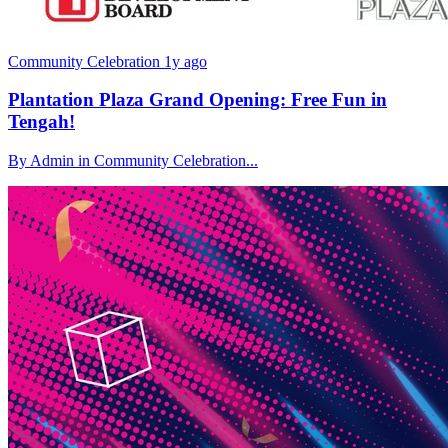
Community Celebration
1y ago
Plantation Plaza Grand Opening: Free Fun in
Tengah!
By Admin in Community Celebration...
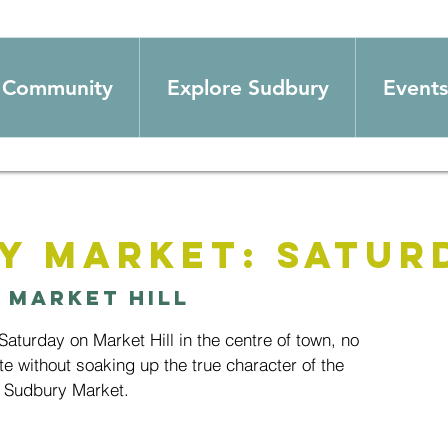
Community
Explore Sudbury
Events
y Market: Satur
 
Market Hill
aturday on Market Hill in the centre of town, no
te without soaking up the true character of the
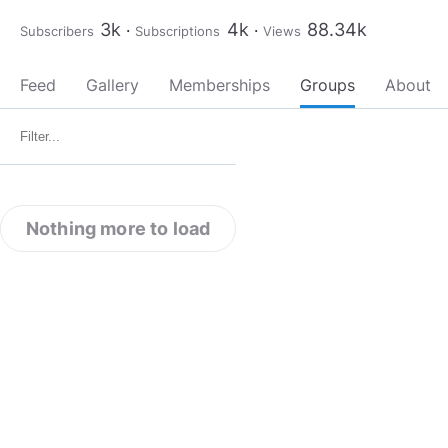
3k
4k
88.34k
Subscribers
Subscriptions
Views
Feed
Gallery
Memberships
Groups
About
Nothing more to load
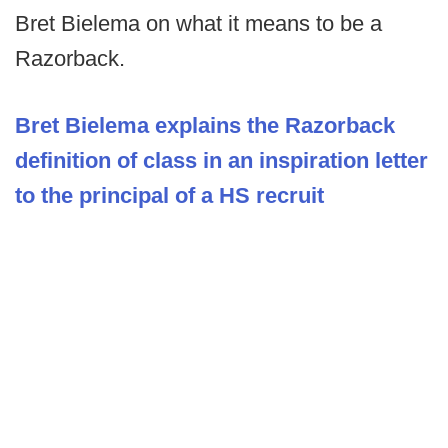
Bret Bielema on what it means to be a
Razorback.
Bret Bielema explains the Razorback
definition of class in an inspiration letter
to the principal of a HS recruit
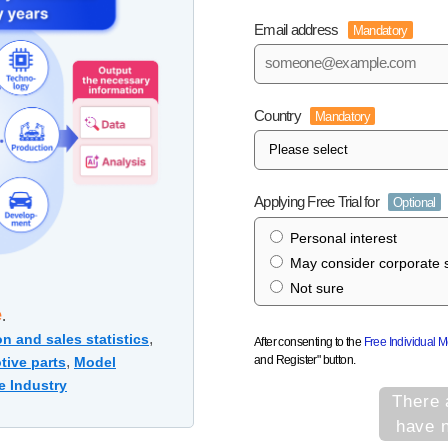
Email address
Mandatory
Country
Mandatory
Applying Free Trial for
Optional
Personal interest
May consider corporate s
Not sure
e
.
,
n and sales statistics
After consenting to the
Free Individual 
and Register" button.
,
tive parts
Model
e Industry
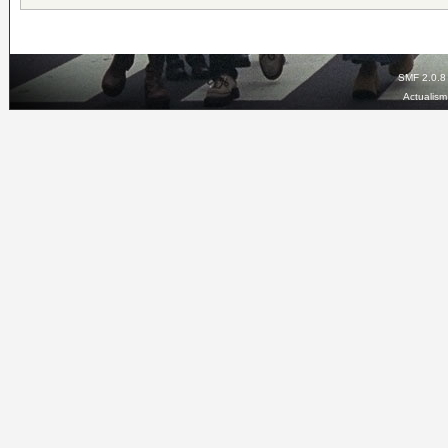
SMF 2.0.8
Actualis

+++

Lines from the one containing "Free Individual" through the end of the material above must be reproduced exactly; pictures must not be.

Free Individual 
and Register" button.
,
tive parts
Model
e Industry
SMF 2.0.8
Actualis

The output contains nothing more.